Rare early London transport
and other English travel posters set for October 2017 26 New York auction
CLASSIC posters from England's golden
age of steam travel are set to sell for thousands of dollars when they come up
for auction in New York, on 26 October 2017 2017. All the posters being
sold feature idealized London and country scenes, Henry VIII, steam trains and
cruise liners, they include rare surviving work by the very best commercial
artists of the time, including:- the man who set the whole trend going when
commissioned to produce promotional material for the Underground Electric
Railways Company of London (UERL), precursor to London Underground, in 1930. The
posters include the 1 above, that advertises Southport and even has both the
Lancashire Crest and the Southport Crest on it! They are among the
highlights of the Rare and Important Travel Posters sale at Swann Auction
Galleries. These stunning scenes combining neoclassical elegance with the age of
the Flapper celebrate 1 of the most fruitful partnerships of the great age of
the travel poster. In 1930, Frank Pick, later the mastermind behind the
development of the London Transport brand, was managing director of the UERL
when he commissioned the award winning French artist and designer Jean Dupas to
produce a series of posters for his network. Dupas, who had won the prix de Rome
in 1910, had also conceived what was already acknowledged as 1 of the
masterpieces of print advertising when he produced the catalogue for the fur
company Max in 1927. And he went on to decorate the grand salon of the Normandie,
the greatest French cruise liner of the golden age of steam travel, in 1935.

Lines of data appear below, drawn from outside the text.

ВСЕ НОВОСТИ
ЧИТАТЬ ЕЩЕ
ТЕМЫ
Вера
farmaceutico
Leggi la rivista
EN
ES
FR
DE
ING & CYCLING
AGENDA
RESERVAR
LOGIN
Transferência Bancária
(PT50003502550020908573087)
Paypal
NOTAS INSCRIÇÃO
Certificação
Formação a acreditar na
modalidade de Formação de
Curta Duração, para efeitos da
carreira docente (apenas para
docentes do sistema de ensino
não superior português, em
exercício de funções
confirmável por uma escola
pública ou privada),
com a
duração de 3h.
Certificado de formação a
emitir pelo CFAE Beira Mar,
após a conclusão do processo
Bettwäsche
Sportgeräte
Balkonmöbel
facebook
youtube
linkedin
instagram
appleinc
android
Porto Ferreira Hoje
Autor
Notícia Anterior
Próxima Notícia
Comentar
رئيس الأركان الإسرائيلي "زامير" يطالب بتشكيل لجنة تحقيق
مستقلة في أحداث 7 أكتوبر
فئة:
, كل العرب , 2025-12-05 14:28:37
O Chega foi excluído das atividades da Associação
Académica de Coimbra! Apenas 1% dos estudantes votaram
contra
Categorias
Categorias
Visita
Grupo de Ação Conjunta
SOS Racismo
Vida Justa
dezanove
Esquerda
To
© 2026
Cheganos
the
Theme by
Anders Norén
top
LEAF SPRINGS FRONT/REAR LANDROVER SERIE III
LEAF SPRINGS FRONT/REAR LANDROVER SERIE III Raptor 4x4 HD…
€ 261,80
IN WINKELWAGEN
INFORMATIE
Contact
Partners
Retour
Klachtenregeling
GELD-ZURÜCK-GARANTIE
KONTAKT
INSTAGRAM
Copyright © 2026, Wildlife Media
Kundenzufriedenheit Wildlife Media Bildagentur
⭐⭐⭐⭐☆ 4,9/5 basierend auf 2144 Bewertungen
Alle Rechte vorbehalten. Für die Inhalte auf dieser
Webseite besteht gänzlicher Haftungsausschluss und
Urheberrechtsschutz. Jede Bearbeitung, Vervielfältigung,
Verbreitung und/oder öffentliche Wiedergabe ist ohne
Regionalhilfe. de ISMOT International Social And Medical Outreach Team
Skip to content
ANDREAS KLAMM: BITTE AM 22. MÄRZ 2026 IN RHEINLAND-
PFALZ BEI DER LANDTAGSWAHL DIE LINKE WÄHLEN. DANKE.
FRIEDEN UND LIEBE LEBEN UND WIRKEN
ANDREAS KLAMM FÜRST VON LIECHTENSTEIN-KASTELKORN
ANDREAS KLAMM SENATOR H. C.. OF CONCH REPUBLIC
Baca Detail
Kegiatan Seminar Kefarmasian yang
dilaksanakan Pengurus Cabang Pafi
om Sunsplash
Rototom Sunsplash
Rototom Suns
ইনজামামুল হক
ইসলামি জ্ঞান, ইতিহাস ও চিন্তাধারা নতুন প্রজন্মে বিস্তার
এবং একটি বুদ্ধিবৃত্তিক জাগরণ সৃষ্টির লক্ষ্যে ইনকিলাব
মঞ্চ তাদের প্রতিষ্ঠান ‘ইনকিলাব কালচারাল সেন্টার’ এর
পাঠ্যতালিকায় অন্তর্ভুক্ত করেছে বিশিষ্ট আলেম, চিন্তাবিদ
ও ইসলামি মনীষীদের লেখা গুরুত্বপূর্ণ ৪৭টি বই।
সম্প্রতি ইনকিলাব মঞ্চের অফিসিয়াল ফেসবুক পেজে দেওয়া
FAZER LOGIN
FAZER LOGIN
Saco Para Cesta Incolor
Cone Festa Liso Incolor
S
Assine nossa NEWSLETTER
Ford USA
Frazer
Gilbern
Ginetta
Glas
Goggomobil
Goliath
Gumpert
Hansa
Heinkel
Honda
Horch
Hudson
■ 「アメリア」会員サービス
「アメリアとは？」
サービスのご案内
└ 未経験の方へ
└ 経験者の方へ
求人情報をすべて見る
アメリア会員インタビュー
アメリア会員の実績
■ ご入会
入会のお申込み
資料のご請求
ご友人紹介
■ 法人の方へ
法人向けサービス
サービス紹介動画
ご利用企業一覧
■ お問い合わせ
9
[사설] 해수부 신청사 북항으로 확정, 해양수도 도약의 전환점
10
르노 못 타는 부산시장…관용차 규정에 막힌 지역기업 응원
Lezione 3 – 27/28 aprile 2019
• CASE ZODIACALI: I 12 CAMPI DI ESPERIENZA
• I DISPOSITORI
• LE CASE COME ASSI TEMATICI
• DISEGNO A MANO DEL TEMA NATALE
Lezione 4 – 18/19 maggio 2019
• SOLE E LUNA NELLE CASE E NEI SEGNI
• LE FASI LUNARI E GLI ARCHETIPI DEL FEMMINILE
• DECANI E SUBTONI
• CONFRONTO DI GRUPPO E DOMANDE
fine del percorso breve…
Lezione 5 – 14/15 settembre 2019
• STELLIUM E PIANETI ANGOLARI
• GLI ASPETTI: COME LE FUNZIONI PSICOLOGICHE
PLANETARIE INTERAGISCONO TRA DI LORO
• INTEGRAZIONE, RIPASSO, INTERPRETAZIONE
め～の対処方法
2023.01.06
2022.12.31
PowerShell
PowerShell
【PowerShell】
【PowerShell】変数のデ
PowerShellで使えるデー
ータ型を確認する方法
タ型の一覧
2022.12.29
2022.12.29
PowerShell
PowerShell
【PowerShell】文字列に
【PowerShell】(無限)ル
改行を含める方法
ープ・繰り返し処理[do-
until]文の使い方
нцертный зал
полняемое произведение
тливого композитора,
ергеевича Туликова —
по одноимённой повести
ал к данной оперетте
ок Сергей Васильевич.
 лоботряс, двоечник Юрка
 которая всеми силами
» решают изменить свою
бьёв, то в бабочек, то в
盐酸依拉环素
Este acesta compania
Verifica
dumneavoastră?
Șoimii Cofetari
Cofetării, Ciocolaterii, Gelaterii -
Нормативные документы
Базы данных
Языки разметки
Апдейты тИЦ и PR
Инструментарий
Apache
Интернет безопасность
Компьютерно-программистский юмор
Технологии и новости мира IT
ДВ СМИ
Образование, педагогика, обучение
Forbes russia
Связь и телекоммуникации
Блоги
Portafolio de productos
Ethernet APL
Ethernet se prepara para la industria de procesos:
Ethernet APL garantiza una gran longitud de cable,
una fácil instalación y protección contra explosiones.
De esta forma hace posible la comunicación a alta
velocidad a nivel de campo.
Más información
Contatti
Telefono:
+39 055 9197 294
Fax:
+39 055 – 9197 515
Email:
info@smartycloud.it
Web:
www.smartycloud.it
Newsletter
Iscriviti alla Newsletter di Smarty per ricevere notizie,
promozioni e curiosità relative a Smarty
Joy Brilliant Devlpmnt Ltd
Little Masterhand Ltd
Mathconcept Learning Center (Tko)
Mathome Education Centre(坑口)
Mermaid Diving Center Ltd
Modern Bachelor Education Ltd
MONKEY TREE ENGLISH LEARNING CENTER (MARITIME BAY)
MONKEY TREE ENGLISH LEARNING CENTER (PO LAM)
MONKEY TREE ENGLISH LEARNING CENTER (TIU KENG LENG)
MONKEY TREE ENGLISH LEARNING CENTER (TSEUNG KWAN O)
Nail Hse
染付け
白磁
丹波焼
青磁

For the Underground project he put his considerable talents to work by turning
familiar London landmarks into scenes of Elysian bliss, populated by svelte semi
divine figures. These compositions were the precursors to the idealised, if
rather less Olympian, series of images that were to dominate advertising for
travel by road, rail and ship in the decades to come, whether under commission
for the various regional railway companies, tourist boards, shipping lines or
London Transport itself. Such vision and draughtsmanship from the earliest days
of this movement, and on the orders of the great Frank Pick himself, are
understandably a collector's dream. With titles like Where is this Bower Beside
the Silver Thames and Thence to Hyde Park, Where Much Good Company, and Many
Fine Ladies, they date to 1930 and are expected to sell for as much as $15,000
to $20,000 each. Other Dupas views celebrate Richmond, Camden Town, and bus and
coach travel, with each of these pitched at $4000 to 6000 apiece. Plus
some of the highlights include Forging Ahead, a c.1955 British Railways poster
by the much sought after artist Terence Cuneo ($3000 to $4000) and a 1923
promotional poster for the Science Museum ($700 to $1000) by Edward McKnight
Kauffer, who went on to become the doyen of London Transport poster design.